Brand would never say I told you so, but Tommy realized that if he had let Jim treat this as a murder investigation from the jump, they might have those answers. Lost in himself for a second, Molto felt a sigh escape. Sometimes when Tomaso roused them in the middle of the night and Tommy rocked his son back to sleep, he would try to figure out which of a day's decisions was going to come back to bite him. He always went back to bed thinking, You can only do your best. Making mistakes was part of being in charge. You could only hope they turned out to be small.
He looked back at Dr. Strack. "So this redistribution thing means maybe she didn't get an overdose? Maybe she just took a pill and cheated a little and had a pepperoni pizza?"

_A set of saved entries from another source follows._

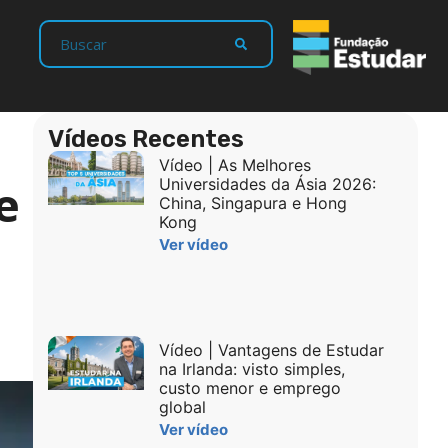
Vídeos Recentes
Vídeo | As Melhores
e
Universidades da Ásia 2026:
China, Singapura e Hong
Kong
Ver vídeo
Vídeo | Vantagens de Estudar
na Irlanda: visto simples,
custo menor e emprego
global
Ver vídeo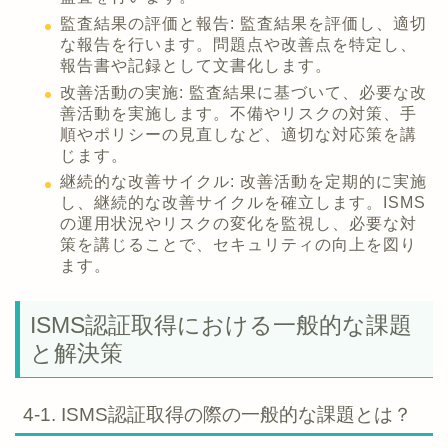
監査結果の評価と報告: 監査結果を評価し、適切
な報告を行います。問題点や改善点を特定し、
報告書や記録として文書化します。
改善活動の実施: 監査結果に基づいて、必要な改
善活動を実施します。不備やリスクの対策、手
順やポリシーの見直しなど、適切な対応策を講
じます。
継続的な改善サイクル: 改善活動を定期的に実施
し、継続的な改善サイクルを確立します。ISMS
の運用状況やリスクの変化を監視し、必要な対
策を講じることで、セキュリティの向上を図り
ます。
ISMS認証取得における一般的な課題
と解決策
4-1. ISMS認証取得の際の一般的な課題とは？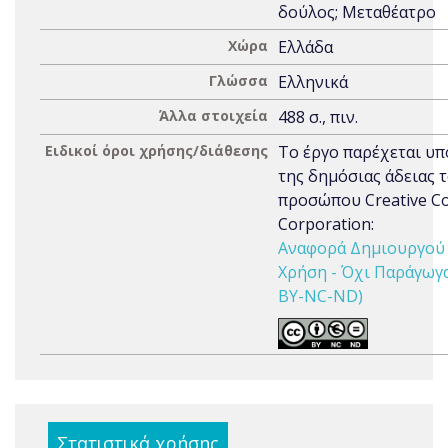
δούλος; Μεταθέατρο
Χώρα
Ελλάδα
Γλώσσα
Ελληνικά
Άλλα στοιχεία
488 σ., πιν.
Ειδικοί όροι χρήσης/διάθεσης
Το έργο παρέχεται υπ
της δημόσιας άδειας 
προσώπου Creative 
Corporation:
Αναφορά Δημιουργού 
Χρήση - Όχι Παράγωγα 
BY-NC-ND)
Στατιστικά χρήσης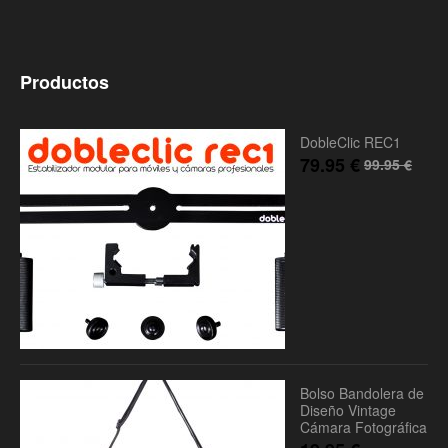
Productos
DobleClic REC1
79.95
€
99.95
€
Bolso Bandolera de
Diseño Vintage
Cámara Fotográfica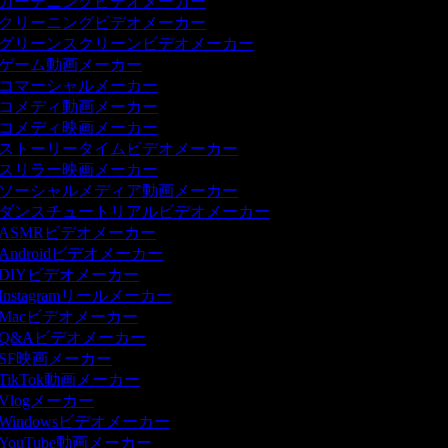
ガーデニングビデオメーカー
クリーニングビデオメーカー
グリーンスクリーンビデオメーカー
ゲーム動画メーカー
コマーシャルメーカー
コメディ動画メーカー
コメディ映画メーカー
ストーリータイムビデオメーカー
スリラー映画メーカー
ソーシャルメディア動画メーカー
ダンスチュートリアルビデオメーカー
ASMRビデオメーカー
Androidビデオメーカー
DIYビデオメーカー
Instagramリールメーカー
Macビデオメーカー
Q&Aビデオメーカー
SF映画メーカー
TikTok動画メーカー
Vlogメーカー
Windowsビデオメーカー
YouTube動画メーカー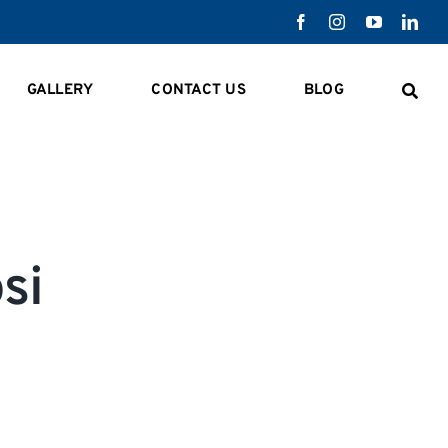
GALLERY
CONTACT US
BLOG
si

"That could have happened."
"And what about suicide? Is this one of those drugs that has a tendency to make depressives even more suicidal?"
"That's what the literature says."
"No note," said Brand, trying to discount the possibility Barbara killed herself. "Cops didn't find a note."
Tommy raised a hand. He didn't want a debate right now.
"So maybe it's suicide. Maybe it's murder. Maybe it's an accident. That's all you can say?" Molto asked her.
"Assuming phenelzine caused the death. You'll need the pathologist to say that definitively."
This Dr. Strack looked okay, but by now Tommy had a feel for her. She'd gotten bumped around on cross-examination often enough that she'd rather not go to court at all. He thought science was about investigating the unknown, but experts like Strack seemed to prefer that the unknown remain that way. He really didn't get it.
In the wooden-armed chair next to Strack, Brand was easy to read. His chin was lowered and he was making a face like he was biting back on heartburn. Tommy could see that Dr. Strack had spun Jim, gone soft when she sat down to talk to the PA himself.
Jim wouldn't have trotted her in here unless she'd been a lot more positive with him in his office. In the unlikely event this case went to trial, they'd have to insert a steel bar in her spine or find another expert.
"What about time?" Brand asked. "If you let a day pass after the death, what impact would that have on identifying the phenelzine overdose in the autopsy?"